— С этого дня рыцарь Перес — друг Халивии и мой побратим. На землях от Терпеша до Датфуна он в своём праве беспрепятственно передвигаться денно и нощно, а коль того потребует нужда или случай, он в может у всякого моего вассала получить свежую лошадь, кров и пропитание.
Публика встретила это заявление восторженным гомоном и аплодисментами, хотя, я был уверен, каждый сидевший в зале сознавал цену словам Дракулы. Он мог сколь угодно куражиться, играя в законного, пусть и не всеми признаваемого господаря Халивии, но времена, когда это было истинно так, безвозвратно ушли. Гости кивали и хлопали из вежливости и страха. Пускай, сюда и явились лишь самые отчаянные и бесстрашные, тоскующие по старым временам, всё происходящее напоминало бал-маскарад. Собравшаяся публика по негласному правилу хвалила друг друга, танцевала и играла отрепетированные роли. Назавтра же, все разъедутся и забудут, что происходило, возвращаясь к мрачному и унылому бытию, в котором нет ни гордости, ни чести, ни князя.
«Что ж, рыцарь Алейо Перес, — размышлял я. — Так сказал Влад. Маркус всё-таки произвёл парня в рыцари и, возможно, посвятил в тайны ордена».
Не знаю, оказал ли я на это влияние. Мне думалось, что скорее нет. В последнее время наше общение с паладином сводилось к тому, что мы либо конфликтовали, либо откровенно лгали друг другу в лицо. Нам так и не удалось притереться, и оба это понимали. Однако, какие бы планы он на меня не строил, Маркус совершенно точно от них не отказался, оставаясь поблизости и выжидая. Я так же отметил, что он не соизволил пригласить меня на церемонию посвящения Алейо в рыцари. Не счёл нужным.

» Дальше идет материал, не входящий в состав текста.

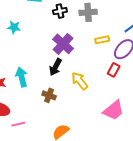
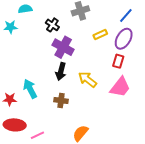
black cross: (60, 11) -> (52, 25), moved, turned -32
cyan star: (14, 27) -> (10, 27), moved
pink trapezoid: (114, 110) -> (120, 87), moved

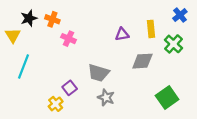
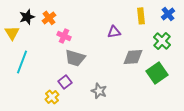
orange cross: (52, 19) -> (49, 18), turned 32
yellow rectangle: (151, 29) -> (141, 16), moved
gray trapezoid: (98, 73) -> (75, 58), moved
green square: (167, 98) -> (157, 73), moved

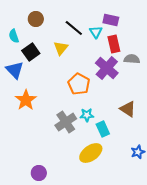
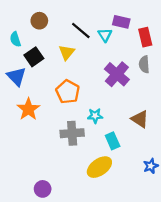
red rectangle: (114, 44) -> (145, 37), moved
gray semicircle: (132, 59) -> (144, 64), turned -98
orange pentagon: (79, 84) -> (68, 92), moved
cyan star: (87, 115) -> (95, 116), moved
gray cross: (66, 122) -> (72, 133), turned 30

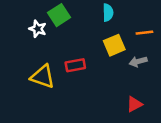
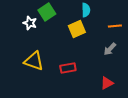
yellow square: (114, 45) -> (77, 29), moved
gray arrow: (138, 62) -> (110, 49), turned -32
red rectangle: (75, 65) -> (68, 68), moved

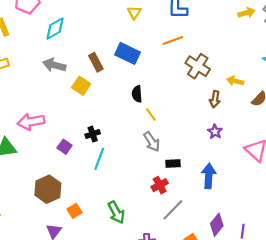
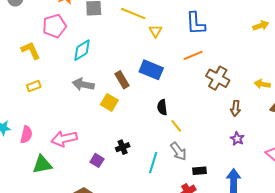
yellow arrow: (235, 81) -> (262, 84), moved
cyan line: (99, 159) -> (153, 163), moved

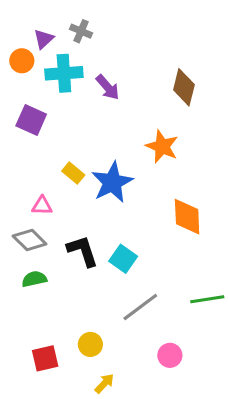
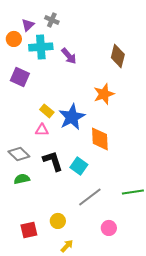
orange star: (162, 146) -> (104, 94), turned 30
pink triangle: (42, 206) -> (42, 130), moved
orange diamond: (187, 217) -> (100, 139), moved

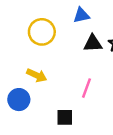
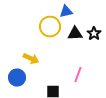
yellow circle: (42, 32) -> (50, 27), moved
pink line: (86, 88) -> (78, 75), moved

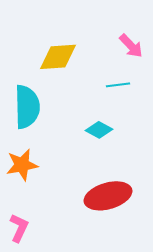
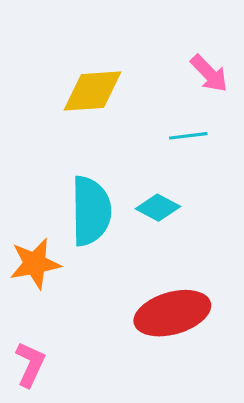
cyan semicircle: (27, 107) -> (91, 211), moved

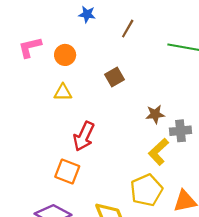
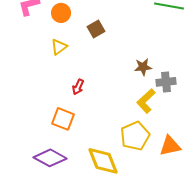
brown square: (115, 77) -> (96, 29), moved
yellow triangle: (63, 92) -> (59, 47), turned -36
red arrow: (84, 136) -> (78, 87), size x0.6

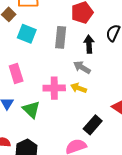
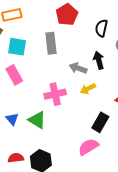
black arrow: (89, 44) -> (99, 60), moved
pink rectangle: (16, 74) -> (14, 75), moved
yellow arrow: (79, 88) -> (88, 89), moved, turned -35

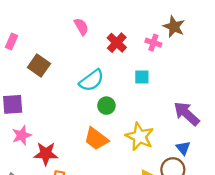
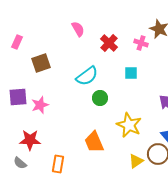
brown square: (39, 66) -> (41, 63), turned 36
pink star: (22, 135) -> (40, 105), moved
orange trapezoid: (96, 139) -> (94, 142), moved, turned 30
red star: (46, 154) -> (30, 140), moved

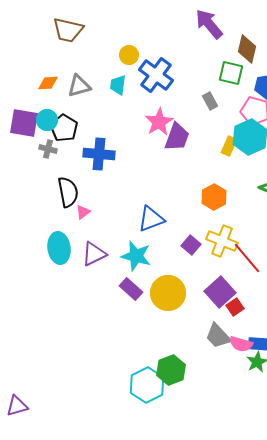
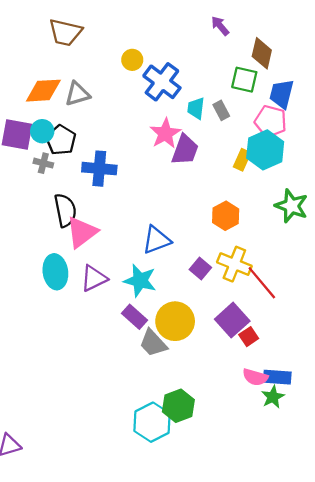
purple arrow: (209, 24) -> (220, 26), size x0.6
orange diamond: (48, 83) -> (43, 91), size x1.6
cyan trapezoid: (118, 85) -> (196, 108), moved
pink triangle: (83, 212) -> (82, 232), size x2.0
gray trapezoid: (218, 336) -> (153, 343), moved

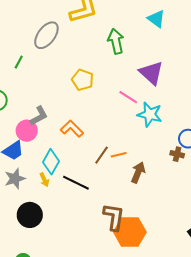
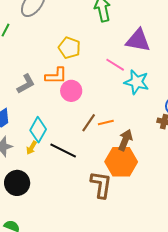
purple triangle: (151, 73) -> (138, 40), turned -32
orange L-shape: (72, 129) -> (56, 76), moved, turned 135
pink circle: (27, 131) -> (71, 91), moved
yellow arrow: (44, 180) -> (31, 148), turned 56
orange hexagon: (130, 232) -> (121, 162), moved

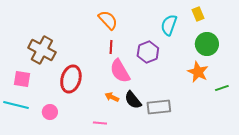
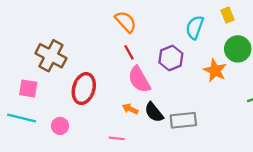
red line: (111, 47) -> (129, 52), turned -32
orange star: (198, 72) -> (215, 70), moved

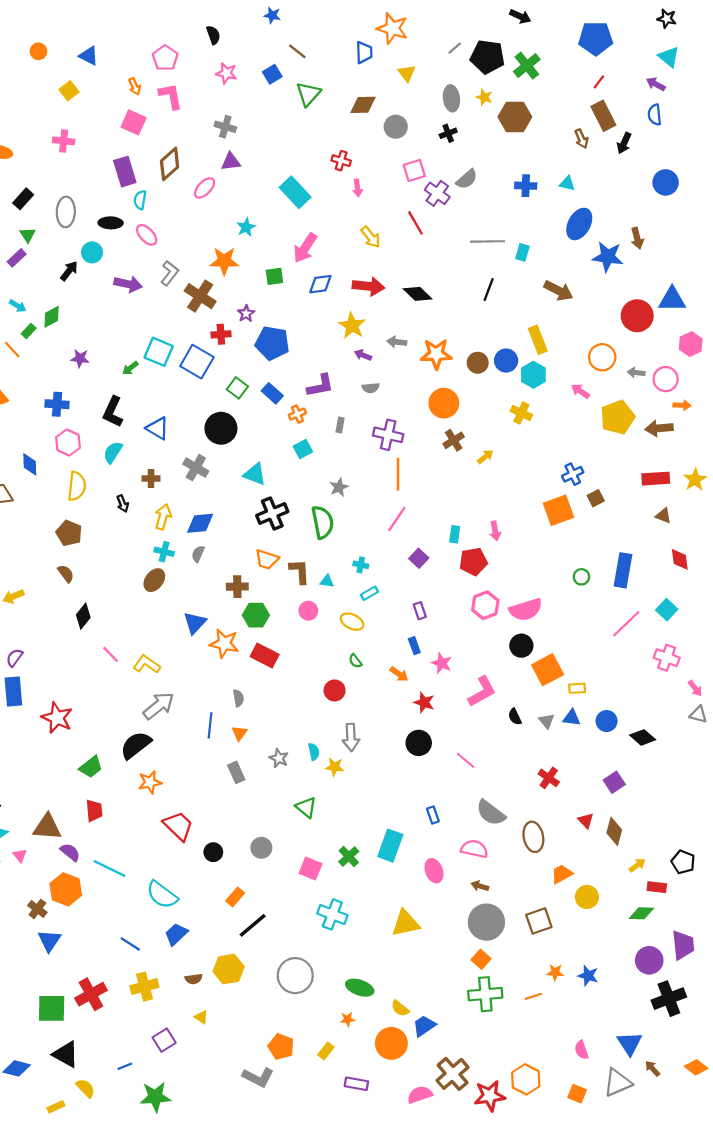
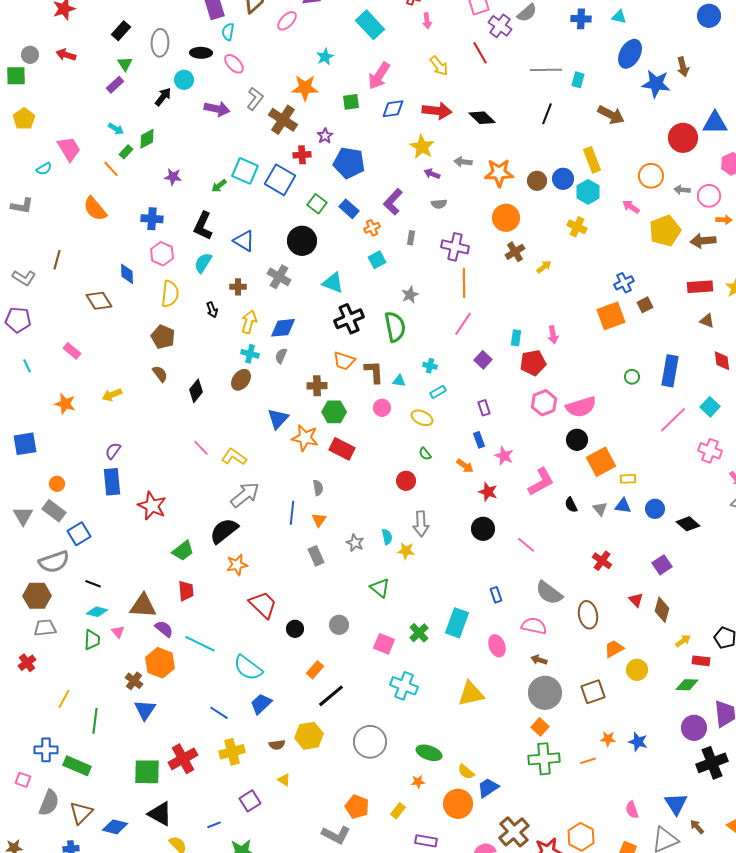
purple L-shape: (320, 386) -> (393, 202), turned 144
black diamond: (83, 616) -> (196, 391), moved

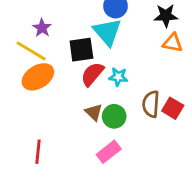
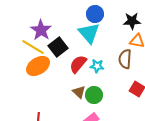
purple star: (42, 28) -> (41, 30), size x1.5
black square: (81, 50) -> (58, 47), moved, turned -30
brown semicircle: (151, 104) -> (125, 59), moved

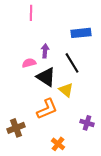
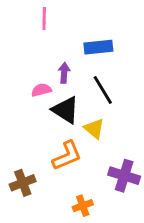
blue rectangle: (81, 33) -> (98, 47), moved
purple cross: (87, 123) -> (124, 176), size x1.5
orange cross: (58, 144) -> (83, 206), turned 32

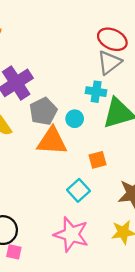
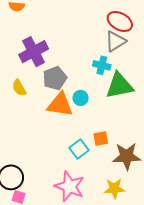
cyan circle: (75, 119) -> (81, 98), moved
orange square: (98, 160) -> (101, 138), moved

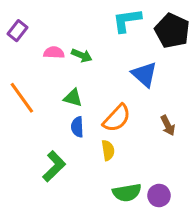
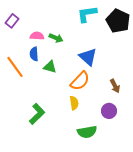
blue triangle: (144, 74) -> (88, 57), moved
blue semicircle: (77, 127) -> (34, 54), moved
purple circle: (159, 195) -> (109, 111), moved

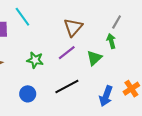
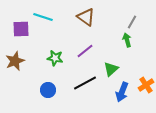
cyan line: (22, 17) -> (43, 17), turned -36
brown triangle: (73, 27) -> (86, 17), moved, turned -36
green triangle: (94, 58) -> (111, 69), moved

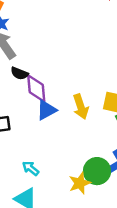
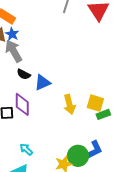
purple diamond: (36, 89) -> (22, 104), moved
blue triangle: (46, 110) -> (42, 83), moved

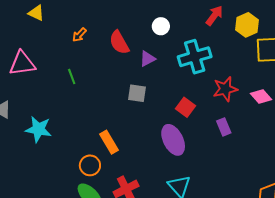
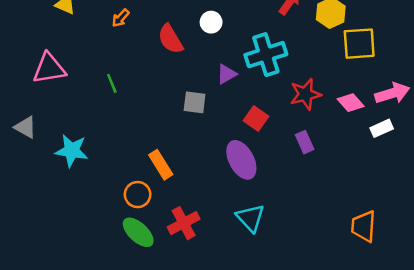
white circle: (161, 26) -> (211, 22), moved
orange arrow: (79, 35) -> (121, 18), moved
purple triangle: (147, 59) -> (227, 74), moved

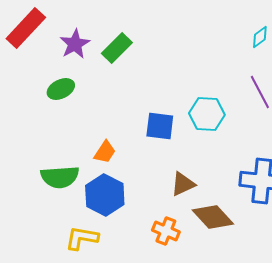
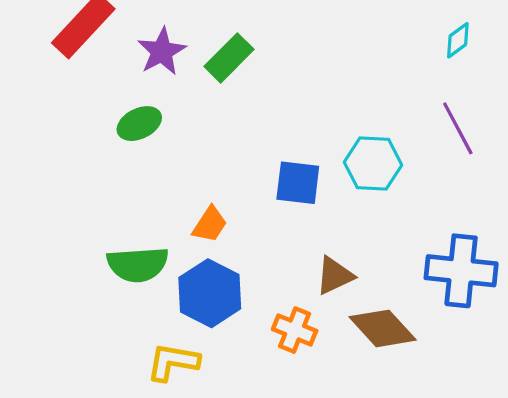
orange cross: (166, 231) -> (295, 330), moved

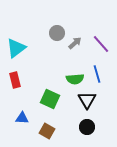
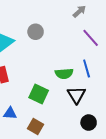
gray circle: (57, 33) -> (36, 32), moved
gray arrow: (75, 43) -> (79, 11), moved
black circle: (87, 127) -> (89, 123), moved

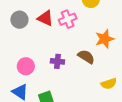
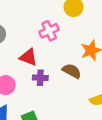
red triangle: (45, 18) -> (28, 57), moved

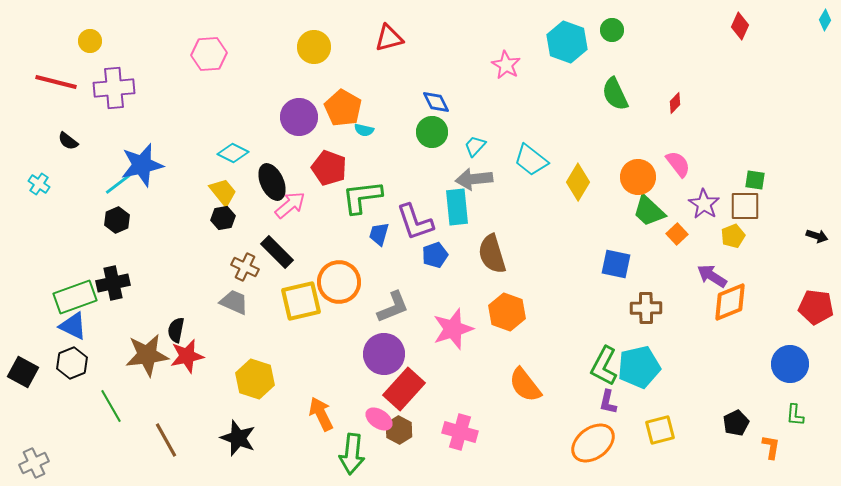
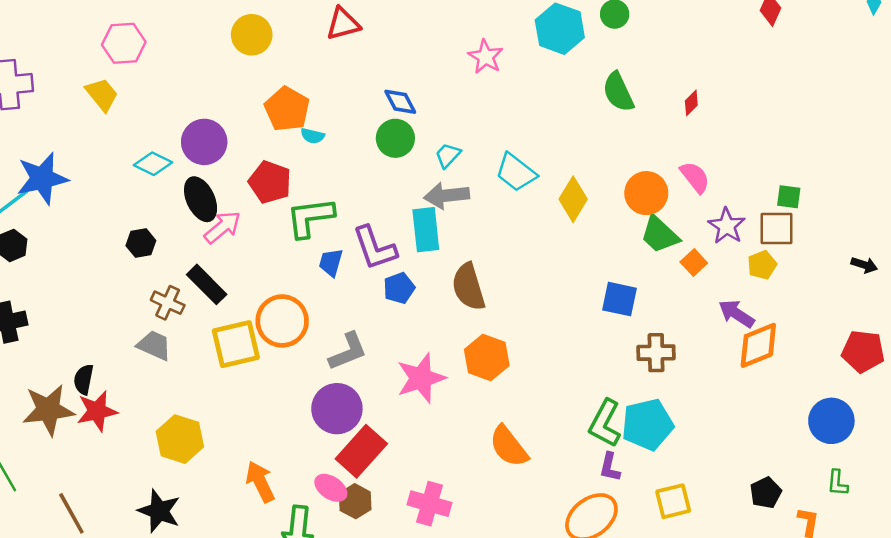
purple circle: (299, 117) -> (204, 142), moved
yellow trapezoid: (223, 192) -> (102, 94), moved

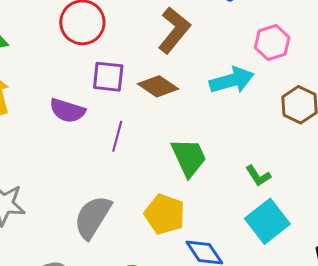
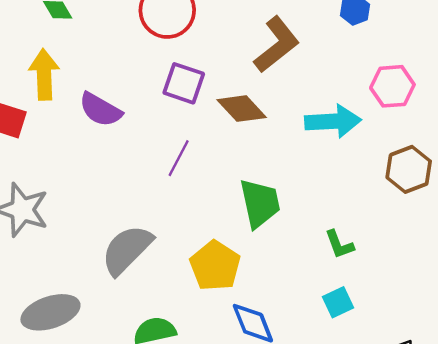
purple semicircle: (67, 111) -> (100, 110), moved
cyan square: (267, 221) -> (338, 302), size x0.6

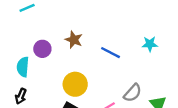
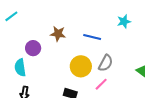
yellow circle: (75, 84) -> (81, 66), moved
gray semicircle: (133, 93) -> (106, 63), moved

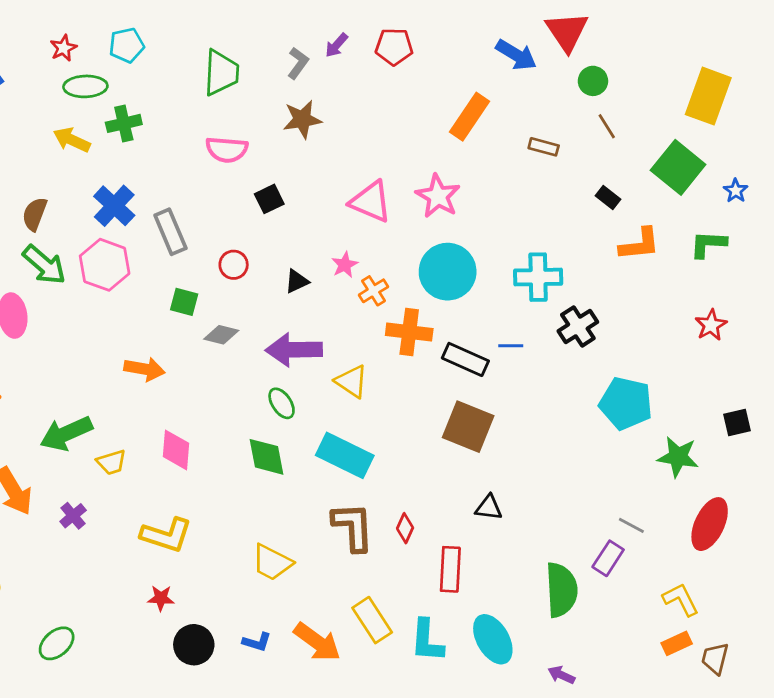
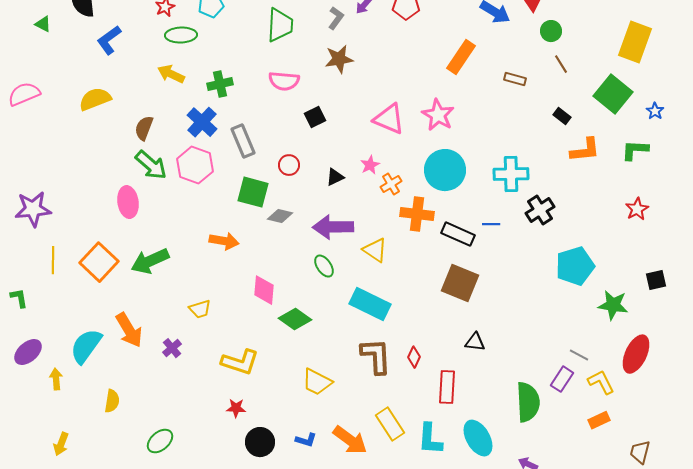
green cross: (124, 123) -> (220, 84), moved
green square: (184, 302) -> (253, 192), size x1.5
cyan pentagon: (626, 403) -> (575, 266), turned -30
green arrow: (66, 433) -> (150, 261), moved
pink diamond: (176, 450) -> (264, 290), moved
green diamond: (266, 457) -> (295, 319), moved, turned -44
yellow L-shape: (681, 599) -> (601, 382), moved
orange rectangle: (677, 643) -> (599, 420), moved

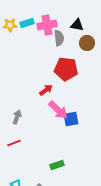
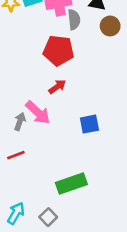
red pentagon: (66, 69) -> (58, 51), moved
pink arrow: (58, 110) -> (38, 112), moved
green rectangle: (57, 165) -> (71, 183), size x1.6

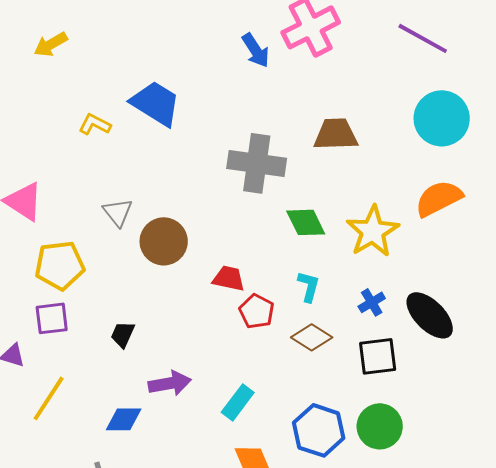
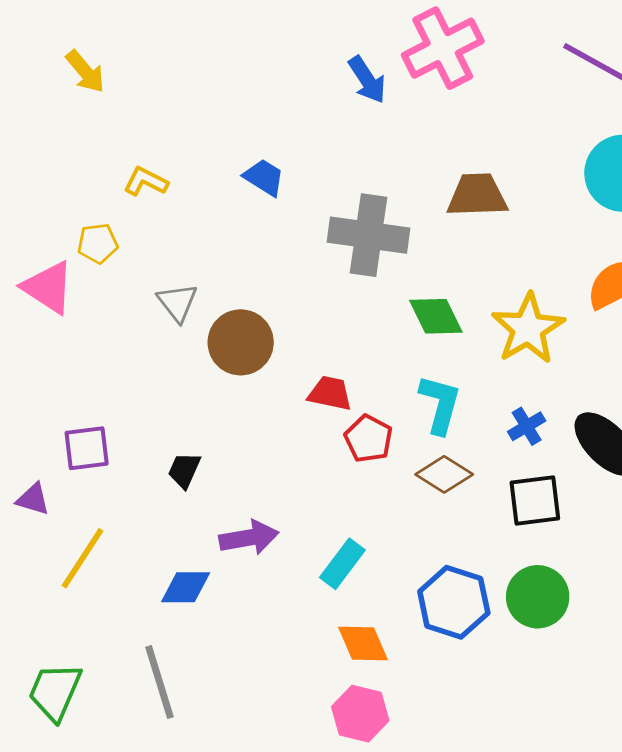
yellow arrow: (51, 44) -> (85, 72), turned -100
blue trapezoid: (156, 103) -> (264, 177), moved, size x0.6
yellow pentagon: (60, 265) -> (98, 243), moved, size x0.6
cyan L-shape: (309, 286) -> (440, 404), size x1.4

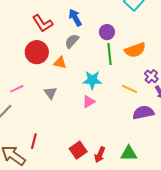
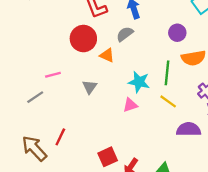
purple circle: (107, 32) -> (177, 33), moved
green line: (109, 54) -> (167, 73), moved
yellow line: (130, 89) -> (168, 101), moved

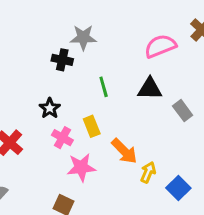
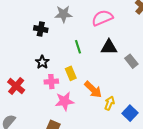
pink semicircle: (160, 46) -> (102, 18), moved
black cross: (62, 60) -> (41, 29), moved
pink cross: (62, 138) -> (51, 82), turned -32

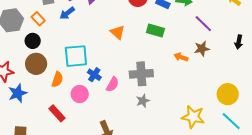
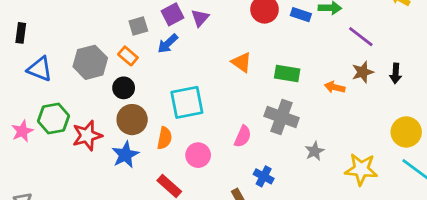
green rectangle: (155, 31) -> (287, 73), moved
black arrow: (239, 42) -> (396, 73), moved
gray cross: (141, 74) -> (282, 117), turned 30
blue cross: (94, 75) -> (264, 176), moved
blue star: (18, 93) -> (125, 155), moved
gray star: (143, 101) -> (315, 151), moved

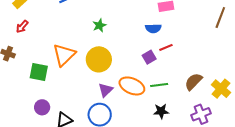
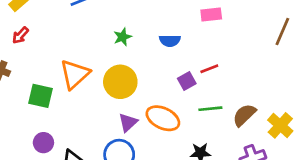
blue semicircle: (153, 28) -> (170, 41), moved
green line: (159, 85) -> (210, 109), moved

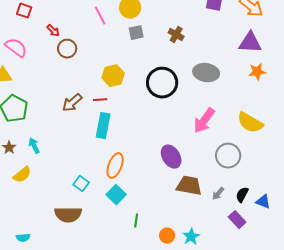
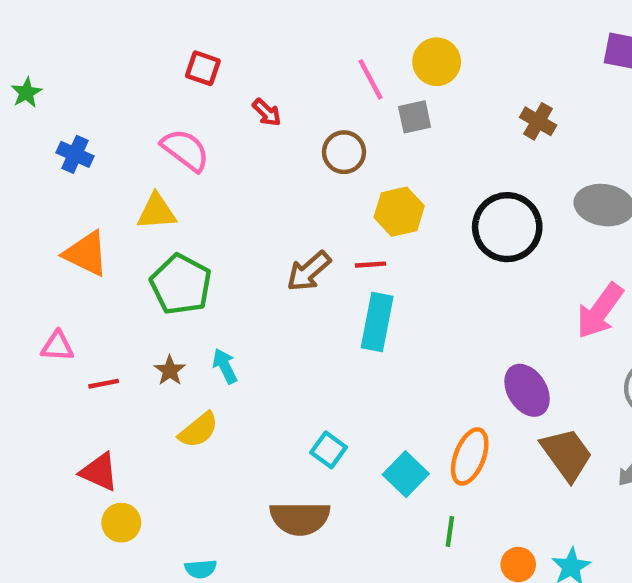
gray square: (136, 33) -> (415, 117), moved
brown circle: (67, 49) -> (344, 152), moved
orange ellipse: (115, 166) -> (470, 456), moved
brown trapezoid: (189, 186) -> (567, 454), turned 44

Слева от Влада восседал рыцарь Маркус. Дракула настаивал, чтобы посадить меня рядом с ним следующим, но я отвечал решительным отказом. Мне не хотелось, чтобы на меня смотрели, приглядывались, запоминали. Я бы вообще пропустил мероприятие, если бы не долг перед хозяином Брана, как ученика перед учителем. Потому, я примостился примерно посередине зала, среди разношёрстной компании его скудного воинства. Они выгодно отличались от прочих тем, что явно не были благородными, а потому вели себя по-простому — жрали от пуза, заливая съеденное кувшинами вин и медов, которые только и успевали приносить слуги. Сидящему слева от меня рыжеволосому мужчине лет сорока, очень импонировало моё соседство. Всё дело было в сервировке стола. Еду подавали на широких блюдах, уже нарезанную мелкими кусками, что само по себе отменяло необходимость в ножах и вилках. Невзирая на то, что в зале собрались одни лишь соратники, Влад желал избежать поножовщины в ходе пьяных свар, кои действительно иногда случались. Каждое поданное блюдо делилось между двумя соседями, таким образом скрепляя их общей трапезой. Я почти не ел, а вино лишь пригублял, а потому мой рыжий сосед уминал угощения за двоих.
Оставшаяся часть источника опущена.